Thursday, March 09, 2006

I find that I have a love-hate relationship with this Wiki-text assignment. On the one hand, I like the idea of being involved in something new, something that is progressive and innovative. I like having the opportunity to experiment a bit, to be able to have input that could prove useful to other students. At the same time, I have experienced anxiety and frustration over the unique format of the project. My anxiety comes from making my comments public. Usually, only the professor or a peer reviewer sees what I write. In this arena, my comments are part of the academic community, out there for everyone to see. If I make a misstep, I can’t hide it. It is in the public record. My frustration comes in part from the technical difficulties I have had—not being able to edit my chapter and having my comments on the text show up as someone else (oddly enough, they showed up as the imposter, Perkin Warbeck). Frustration also comes from the difference in the text itself because I find myself getting lost in the screens, whereas I can tab, highlight, or remember a location on a page when I am reading a book that I can hold in my hands.
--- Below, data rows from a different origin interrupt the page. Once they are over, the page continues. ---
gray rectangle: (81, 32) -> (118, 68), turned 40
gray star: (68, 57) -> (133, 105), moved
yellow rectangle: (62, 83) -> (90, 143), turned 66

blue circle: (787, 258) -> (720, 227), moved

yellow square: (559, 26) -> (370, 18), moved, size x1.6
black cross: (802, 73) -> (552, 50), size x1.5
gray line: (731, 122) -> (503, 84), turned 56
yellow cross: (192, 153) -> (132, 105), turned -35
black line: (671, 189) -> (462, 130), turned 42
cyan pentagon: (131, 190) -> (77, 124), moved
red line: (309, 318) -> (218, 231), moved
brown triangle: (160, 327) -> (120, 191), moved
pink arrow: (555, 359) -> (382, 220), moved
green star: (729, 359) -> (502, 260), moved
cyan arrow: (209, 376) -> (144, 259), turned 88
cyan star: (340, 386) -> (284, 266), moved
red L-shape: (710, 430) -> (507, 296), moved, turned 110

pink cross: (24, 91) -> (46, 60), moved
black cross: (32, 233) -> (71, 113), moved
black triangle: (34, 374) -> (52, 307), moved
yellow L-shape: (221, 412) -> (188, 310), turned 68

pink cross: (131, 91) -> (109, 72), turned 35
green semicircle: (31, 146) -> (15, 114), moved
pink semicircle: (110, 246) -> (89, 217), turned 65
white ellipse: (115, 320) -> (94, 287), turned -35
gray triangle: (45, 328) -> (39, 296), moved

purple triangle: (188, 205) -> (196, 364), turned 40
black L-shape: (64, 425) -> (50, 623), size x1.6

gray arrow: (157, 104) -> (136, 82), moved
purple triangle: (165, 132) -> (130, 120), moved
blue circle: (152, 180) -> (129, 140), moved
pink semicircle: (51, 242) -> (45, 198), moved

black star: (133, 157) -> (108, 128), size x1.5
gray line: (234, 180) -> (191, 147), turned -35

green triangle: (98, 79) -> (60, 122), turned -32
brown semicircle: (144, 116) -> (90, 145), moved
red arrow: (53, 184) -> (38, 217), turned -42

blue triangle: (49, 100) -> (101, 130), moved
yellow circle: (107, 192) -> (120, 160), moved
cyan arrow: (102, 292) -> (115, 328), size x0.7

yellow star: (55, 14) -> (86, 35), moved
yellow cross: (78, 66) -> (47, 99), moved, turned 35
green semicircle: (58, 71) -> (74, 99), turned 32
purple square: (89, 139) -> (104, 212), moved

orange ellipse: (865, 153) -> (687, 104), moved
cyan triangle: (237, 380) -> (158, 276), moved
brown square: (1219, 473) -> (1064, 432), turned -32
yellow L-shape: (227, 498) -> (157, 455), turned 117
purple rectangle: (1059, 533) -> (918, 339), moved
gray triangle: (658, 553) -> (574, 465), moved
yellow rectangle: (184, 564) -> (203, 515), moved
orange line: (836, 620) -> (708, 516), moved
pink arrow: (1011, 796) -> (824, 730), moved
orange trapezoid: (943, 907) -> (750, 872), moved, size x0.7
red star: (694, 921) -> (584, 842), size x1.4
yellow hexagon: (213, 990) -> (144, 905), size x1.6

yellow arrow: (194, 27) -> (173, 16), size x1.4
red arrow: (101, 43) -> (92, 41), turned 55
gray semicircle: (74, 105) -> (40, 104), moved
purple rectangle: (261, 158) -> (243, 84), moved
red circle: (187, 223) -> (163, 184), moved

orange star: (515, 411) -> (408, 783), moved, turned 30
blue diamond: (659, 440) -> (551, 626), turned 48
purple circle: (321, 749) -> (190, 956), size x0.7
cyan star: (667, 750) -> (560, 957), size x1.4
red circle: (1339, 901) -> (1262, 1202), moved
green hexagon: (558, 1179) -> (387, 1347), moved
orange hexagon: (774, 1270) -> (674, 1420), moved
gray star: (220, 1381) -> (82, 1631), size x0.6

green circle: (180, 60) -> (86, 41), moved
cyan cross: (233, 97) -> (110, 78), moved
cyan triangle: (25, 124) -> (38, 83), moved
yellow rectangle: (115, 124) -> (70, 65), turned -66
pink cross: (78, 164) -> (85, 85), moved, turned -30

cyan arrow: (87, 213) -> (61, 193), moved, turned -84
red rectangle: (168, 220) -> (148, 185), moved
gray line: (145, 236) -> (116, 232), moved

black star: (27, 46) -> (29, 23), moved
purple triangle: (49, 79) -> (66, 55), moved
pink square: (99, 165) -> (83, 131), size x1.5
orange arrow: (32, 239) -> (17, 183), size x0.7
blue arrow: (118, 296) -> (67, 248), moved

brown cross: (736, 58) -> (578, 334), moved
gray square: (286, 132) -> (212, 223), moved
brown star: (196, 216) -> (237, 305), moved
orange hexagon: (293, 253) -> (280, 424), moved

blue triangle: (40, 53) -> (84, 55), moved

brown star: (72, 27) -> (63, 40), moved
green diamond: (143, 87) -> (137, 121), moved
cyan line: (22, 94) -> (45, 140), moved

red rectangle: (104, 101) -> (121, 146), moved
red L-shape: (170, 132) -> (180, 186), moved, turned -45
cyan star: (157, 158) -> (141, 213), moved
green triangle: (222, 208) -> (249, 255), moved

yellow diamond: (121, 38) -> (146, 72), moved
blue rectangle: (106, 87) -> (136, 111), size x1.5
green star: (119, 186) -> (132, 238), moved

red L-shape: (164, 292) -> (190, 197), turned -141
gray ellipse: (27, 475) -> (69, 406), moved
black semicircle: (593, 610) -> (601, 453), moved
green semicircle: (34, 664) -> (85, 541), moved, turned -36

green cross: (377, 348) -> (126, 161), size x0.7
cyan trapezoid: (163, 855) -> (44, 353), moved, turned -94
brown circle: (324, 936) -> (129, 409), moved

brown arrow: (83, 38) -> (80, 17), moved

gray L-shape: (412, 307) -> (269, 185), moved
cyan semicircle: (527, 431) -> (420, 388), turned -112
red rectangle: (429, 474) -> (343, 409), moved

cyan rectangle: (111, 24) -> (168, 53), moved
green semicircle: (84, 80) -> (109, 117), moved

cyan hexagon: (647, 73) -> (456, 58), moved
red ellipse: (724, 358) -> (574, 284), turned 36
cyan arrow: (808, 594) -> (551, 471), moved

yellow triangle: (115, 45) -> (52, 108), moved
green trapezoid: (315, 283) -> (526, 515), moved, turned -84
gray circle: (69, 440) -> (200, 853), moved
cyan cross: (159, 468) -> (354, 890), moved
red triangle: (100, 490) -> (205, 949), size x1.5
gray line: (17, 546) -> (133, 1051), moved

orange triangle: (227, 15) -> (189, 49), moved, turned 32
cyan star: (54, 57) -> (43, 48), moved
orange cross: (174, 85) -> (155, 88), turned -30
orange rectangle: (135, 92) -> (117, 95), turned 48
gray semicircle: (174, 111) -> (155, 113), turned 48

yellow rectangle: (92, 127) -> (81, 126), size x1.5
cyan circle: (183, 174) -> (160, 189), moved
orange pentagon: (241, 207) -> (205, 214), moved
I think the public aspect of the book and the comments/annotations is uniquely suited to a text from the Victorian era. Women were looked at as one of two major types: the private person who stayed at home, kept herself pure and unspotted from the world and the public woman who allowed herself to be dirtied or corrupted by outside society. This latter type could be someone in the visible arena such as a writer; someone working in a lowly factory job; or someone in a less than “honorable” employment like prostitution. If the public is the less desirable choice, then it seems we are stepping out of favor with the Victorians (at least the females are). And yet, we see Shelley creating women who are “public” figures because of the nature of their birth and calling. So in that regard, I think Mary Shelley would approve of the task we are undertaking.

In the same vein, the innovative nature of the project is in keeping with Victorian times. They experienced anxiety over the changes they saw around them and worked at coming to terms with them. If they could do that, then I think I must attempt to emulate them.